Solution Approach 2:
The system implements feedback loops where the AI agent continuously monitors surgical progress, operator actions, and data streams, automatically adjusting information presentation and integration strategies. This real-time feedback maintains decision-making accuracy while automating time-consuming integration tasks, improving overall surgical throughput.
Data Source
AI summary
An artificial agent based cognitive operating room system and a method thereof providing automated assistance for a surgical procedure are disclosed. Data related to the surgical procedure from multiple data sources is fused based on a current context. The data includes medical images of a patient acquired using one or more medical imaging modalities.

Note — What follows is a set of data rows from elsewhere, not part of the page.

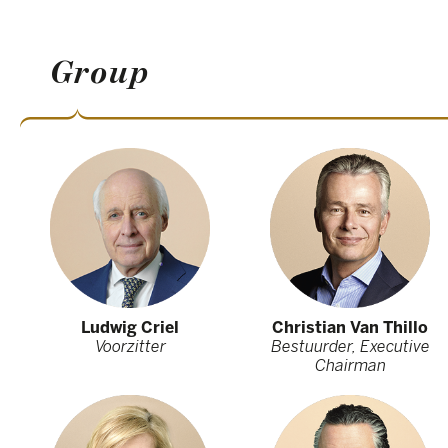
Group
Ludwig Criel
Christian Van Thillo
Voorzitter
Bestuurder, Executive
Chairman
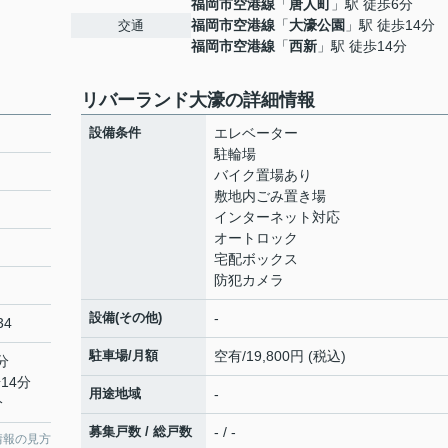
福岡市空港線
「
唐人町
」駅 徒歩6分
福岡市空港線
「
大濠公園
」駅 徒歩14分
交通
福岡市空港線
「
西新
」駅 徒歩14分
リバーランド大濠の詳細情報
設備条件
エレベーター
駐輪場
バイク置場あり
敷地内ごみ置き場
インターネット対応
オートロック
宅配ボックス
防犯カメラ
設備(その他)
-
34
駐車場/月額
空有/19,800円 (税込)
分
14分
用途地域
-
分
募集戸数 / 総戸数
- / -
情報の見方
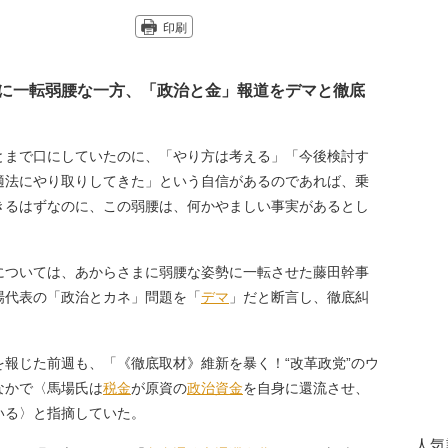
印刷
に一転弱腰な一方、「政治と金」報道をデマと徹底
とまで口にしていたのに、「やり方は考える」「今後検討す
適法にやり取りしてきた」という自信があるのであれば、乗
きるはずなのに、この弱腰は、何かやましい事実があるとし
ついては、あからさまに弱腰な姿勢に一転させた藤田幹事
場代表の「政治とカネ」問題を「
デマ
」だと断言し、徹底糾
報じた前週も、「《徹底取材》維新を暴く！“改革政党”のウ
なかで〈馬場氏は
税金
が原資の
政治資金
を自身に還流させ、
いる〉と指摘していた。
人気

Real-time quantification of patient measurements based on the data from the multiple data sources is performed based on the current context. Short-term predictions in the surgical procedure are forecasted based on the current context, the fused data, and the real-time quantification of the patient measurements. Suggestions for next steps in the surgical procedure and relevant information in the fused data are determined based on the current context and the short-term predictions. The suggestions for the next steps and the relevant information in the fused data are presented to an operator.